Crowdfunding looks sort of like this:
Peer-to-Peer fundraising looks a bit more like this:
In other words, peer-to-peer fundraising is crowdfunding multiplied. When you’re crowdfunding, you’ve got a single, central donation page. But P2P sets each participant up as a fundraiser, with their own customizable landing page displaying their fundraising goal, their current total, and most importantly, their written testimony telling friends and colleagues why your work is important to them.
Team fundraiser for Ronald McDonald House Charities created with Exceed Beyond by Arreva.
P2P fundraisers can take a number of different forms depending on the circumstances and need. They can be ongoing, with no time limit, or time-based, meaning funds must be raised by a certain date. They can allow individuals to create fundraising pages and track the funds they raise through them, and they can also allow donors to join together in fundraising “teams” and compete to see who raises the most money for the cause.
Here are a few forms P2P fundraisers can take:
If you’re not yet convinced that peer-to-peer fundraising is for you, consider that word of mouth is still one of the most effective ways to promote your organization, and P2P is all about getting the word out about your work while bringing in new donations and most importantly, new donors. It’s far easier for a donor to reach out to a friend and say “I give to this org and they do excellent work” than it is for you to reach the same person and say “your friend supports us and you can too.” And reaching them is only half the battle.
P2P fundraising allows each donor to create their own fundraising page, set goals, and write a testimonial that tells friends, family, colleagues, and social media connections why they believe in your organization. Everyone who takes part in your P2P fundraising campaign or event becomes an advocate for your org and the results their donations have helped bring about. Their story inspires and influences their network to get involved.
And with P2P, you’re not only growing your donor database, but you’re also giving your supporters a sense of ownership and satisfaction, increasing their loyalty and their trust in you. You’re building on existing relationships even as you acquire new ones.

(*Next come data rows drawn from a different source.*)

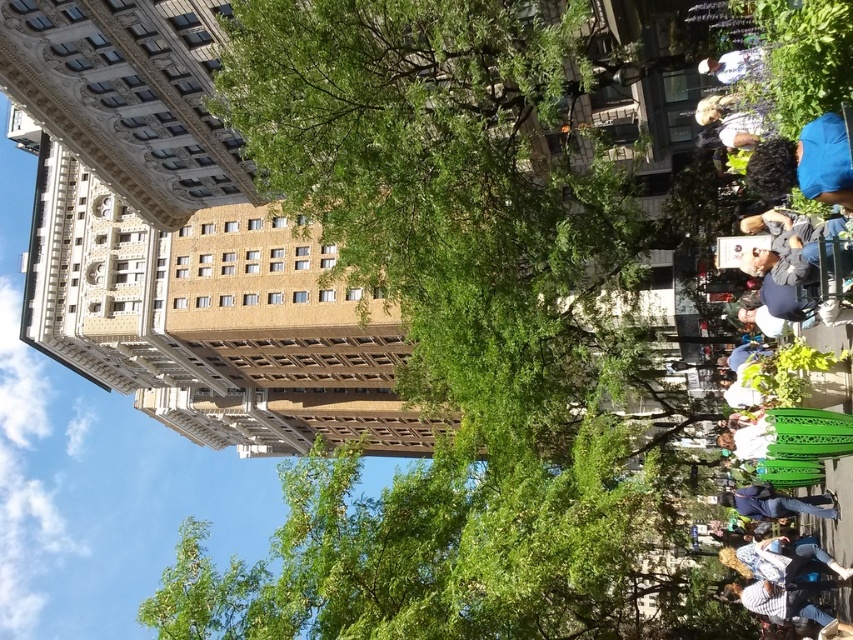 The image size is (853, 640). What are the coordinates of `blonde hair at upper right` in the screenshot? It's located at (726, 124).

Can you confirm if blonde hair at upper right is positioned above white fabric shirt at upper right?

Incorrect, blonde hair at upper right is not positioned above white fabric shirt at upper right.

Is point (756, 140) closer to camera compared to point (698, 68)?

Yes.

Locate an element on the screen. The height and width of the screenshot is (640, 853). blonde hair at upper right is located at coordinates (726, 124).

Is denim jacket at lower right positioned at the back of white fabric shirt at upper right?

No, it is in front of white fabric shirt at upper right.

Who is positioned more to the left, denim jacket at lower right or white fabric shirt at upper right?

white fabric shirt at upper right is more to the left.

Does point (776, 515) come closer to viewer compared to point (730, 54)?

Yes.

This screenshot has width=853, height=640. Identify the location of denim jacket at lower right. point(776,502).

Does green leafy tree at center have a smaller size compared to blue fabric at upper right?

No, green leafy tree at center is not smaller than blue fabric at upper right.

The image size is (853, 640). I want to click on green leafy tree at center, so click(453, 332). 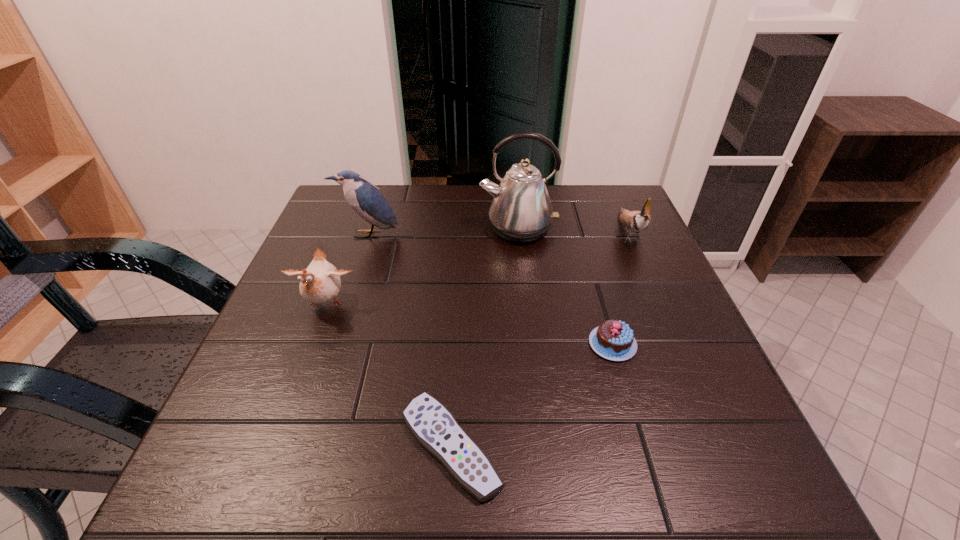 I want to click on vacant space located at the face of the rightmost bird, so click(656, 293).

Locate an element on the screen. vacant space situated 0.200m at the beak of the nearest bird is located at coordinates (284, 414).

Where is `free space located 0.230m on the left of the second nearest object`? free space located 0.230m on the left of the second nearest object is located at coordinates (468, 344).

The width and height of the screenshot is (960, 540). In order to click on free space located on the right of the nearest object in this screenshot , I will do `click(734, 446)`.

The image size is (960, 540). Identify the location of kettle situated at the far edge. 521,211.

Image resolution: width=960 pixels, height=540 pixels. Find the location of `object that is positioned at the near edge`. object that is positioned at the near edge is located at coordinates (435, 428).

Locate an element on the screen. The height and width of the screenshot is (540, 960). bird that is at the right edge is located at coordinates (636, 221).

I want to click on chocolate cake that is at the right edge, so click(614, 340).

Identify the location of object at the far left corner. click(x=366, y=200).

In order to click on object present at the far right corner in this screenshot , I will do `click(636, 221)`.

Humans are social animals. We take our cues from the people around us and we behave according to mostly unspoken, but nevertheless agreed-upon, norms. By watching how others react to stimuli, we determine the socially “appropriate” response, and there’s a strong drive to mimic the reactions we see modeled by people in our circles. In his book “Influence: The Psychology of Persuasion,” Dr. Robert B. Cialdini discusses a study that found that when a power provider communicated to customers what percentage of their neighbors had cut down on power usage, customers were more likely to conserve energy. When it comes to acts like giving to fundraisers, these things can also be performative: a way to show ourselves and others that we’re the type of person who cares about important issues. In any case, as we see good citizenship modeled (and rewarded, socially, professionally, and otherwise), we take it up, and as we model it ourselves, we pass it on.
Additionally, while some of us are more competitive than others, it’s long been agreed that competition—especially for prizes but even just for glory—is a great motivator. And the more you can gamify the experience, the better. Gamification in fundraising has been around since we were kids selling chocolate bars and magazine subscriptions to win boom boxes. The more things change, the more they stay the same, but while prizes are a great motivator, they’re not required—legions of FitBit users will tell you that “winning” badges has galvanized them to walk more steps than they ever imagined.
In short, peer-to-peer fundraising helps you reach a larger audience, builds awareness of your work and support for your cause, and increases your organization’s name recognition. It brings in new donors and builds on relationships with existing supporters. It engages donors, making them the hero of the story, and giving them a sense of ownership over the work and the results. There really isn’t a downside. So if you haven’t already, consider putting P2P to work for you and reaping the benefits for your organization.